Following Iraq's invasion of Kuwait in August 1990, a total of 560 base personnel deployed to Desert Shield and Desert Storm from August 1990 to March 1991. The 43d and 92d Air Refueling Squadrons flew a combined total of 4,004 hours, 721 sorties, and off-loaded a total of 22.5 million pounds of fuel to coalition aircraft.

On 1 September 1991, under Air Force reorganization, the 92d Bombardment Wing (Heavy) was re-designated the 92d Wing, emphasizing a dual bombing and refueling role.

With the inactivation of the Strategic Air Command (SAC) in June 1992, the B-52 portion of the wing became part of the newly established Air Combat Command (ACC) and was re-designated the 92d Bomb Wing. As SAC finished 46 years of service to the nation, Fairchild bomber and tanker crews took top honors at Proud Shield '92, SAC's final bombing/navigation competition. The wing won the Fairchild Trophy for best bomber/tanker team as well as the Saunders Trophy for the tanker unit attaining the most points on all competition missions.

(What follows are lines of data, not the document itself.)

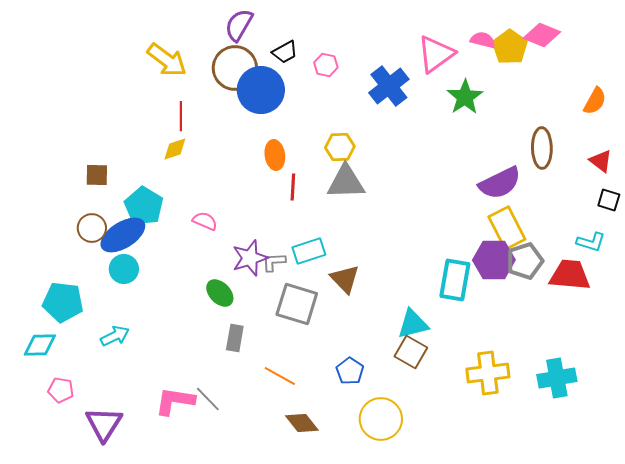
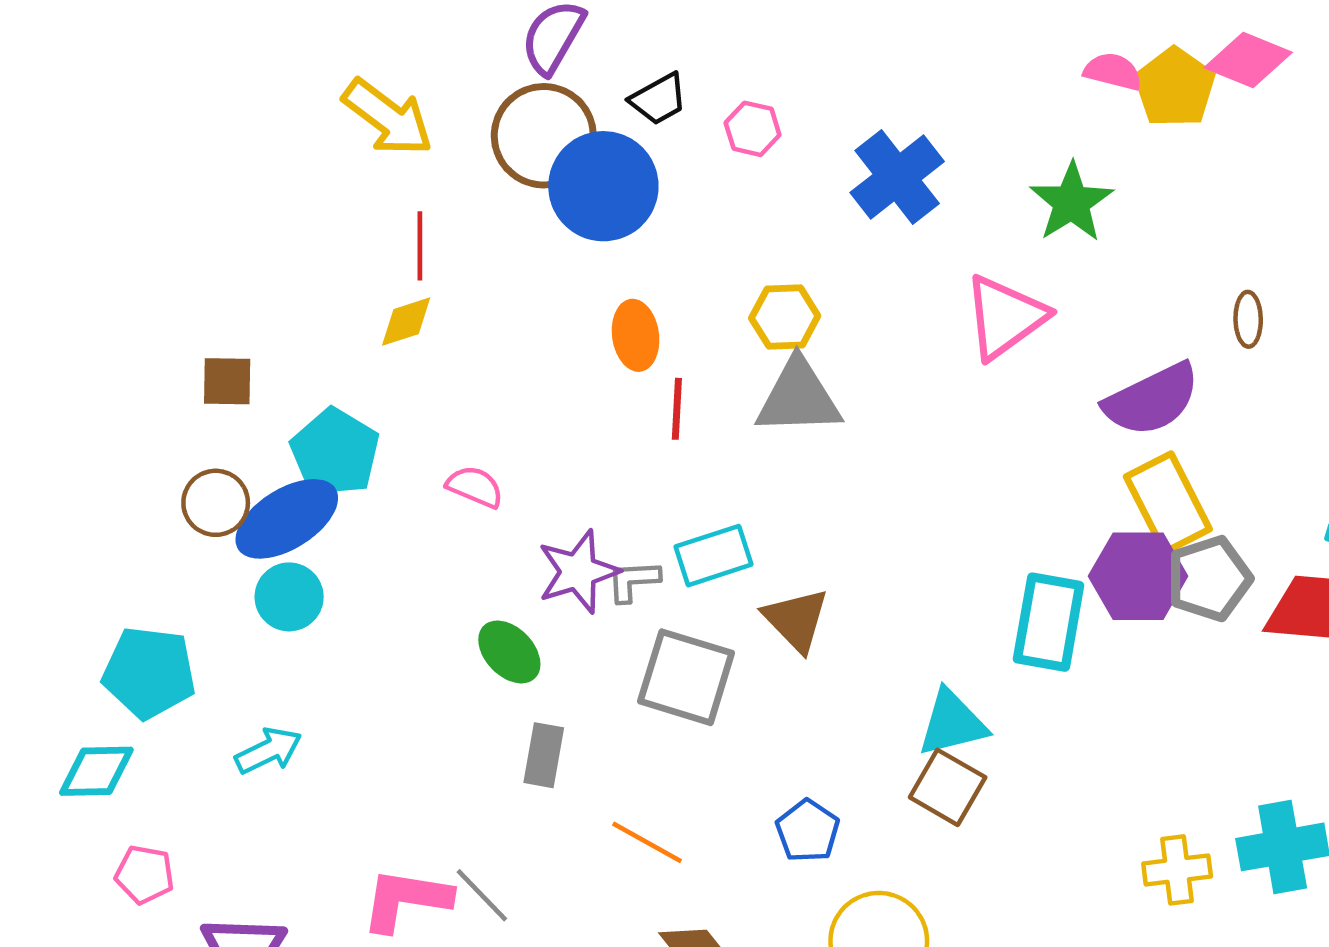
pink triangle: (436, 54) -> (1005, 317), moved
brown ellipse: (542, 148) -> (1248, 319), size x0.6
yellow cross: (488, 373) -> (1177, 870), moved, size x0.7

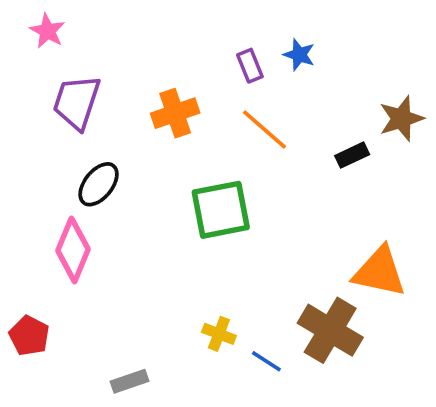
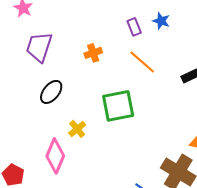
orange cross: (175, 113) -> (93, 53), size x0.7
pink diamond: (73, 250) -> (55, 156), moved
yellow cross: (219, 334) -> (77, 129), moved, turned 30

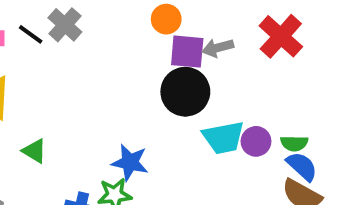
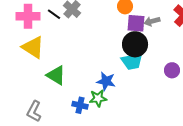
cyan trapezoid: (224, 138) -> (132, 61), moved
green triangle: (34, 151) -> (56, 75), size x1.5

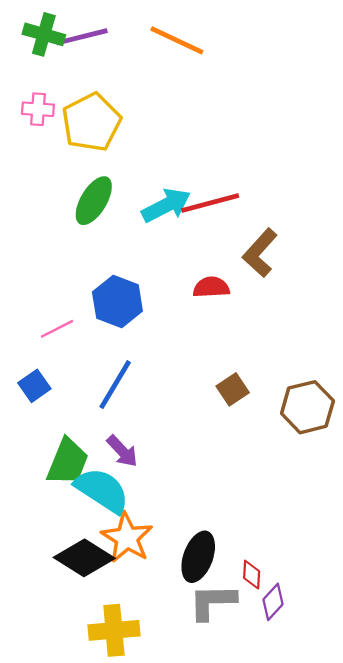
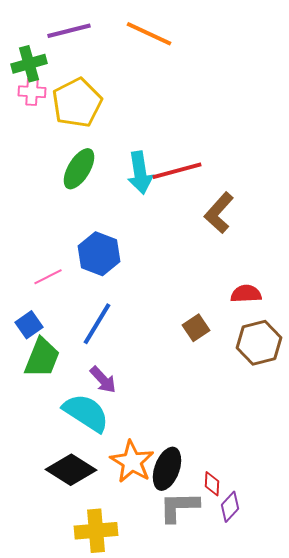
green cross: (44, 34) -> (29, 64), moved, turned -32
cyan arrow: (166, 205) -> (140, 173), turned 108
red semicircle: (211, 287) -> (246, 294), moved
green trapezoid: (68, 462) -> (42, 358), moved
orange star: (127, 538) -> (132, 462), moved

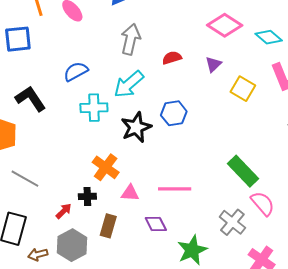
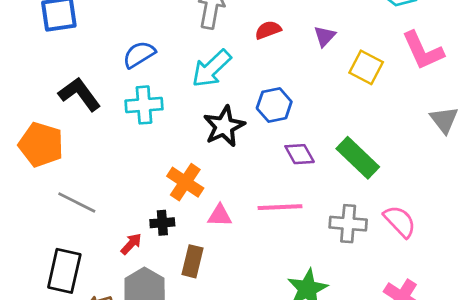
cyan cross: (94, 108) -> (144, 105), moved
green rectangle: (243, 171) -> (358, 158), moved
gray cross: (232, 222) -> (348, 224), moved, turned -32
purple diamond: (156, 224) -> (300, 154), moved

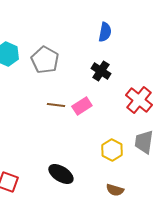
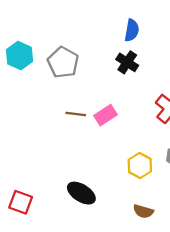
black cross: (101, 71) -> (127, 62), moved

7 December 1993 marked the beginning of a significant change in the mission of Fairchild when the B-52s were transferred to another ACC base while the KC-135s, now assigned to the newly established Air Mobility Command (AMC) would remain. This was the first step in Fairchild's transition to an air refueling wing. The departure of B-52s continued throughout the spring of 1994, with most of the bombers gone by 25 May 1994.

Air refueling wing[edit]

Entrance to Fairchild AFB in 2008

On 1 July 1994, the 92d Bomb Wing was re-designated the 92d Air Refueling Wing (92 ARW), and Fairchild AFB was transferred from ACC to Air Mobility Command (AMC) in a ceremony marking the creation of the largest air refueling wing in the Air Force. Dubbed as the new "tanker hub of the Northwest," the wing was capable of maintaining an air bridge across the nation and the world in support of US and allied forces.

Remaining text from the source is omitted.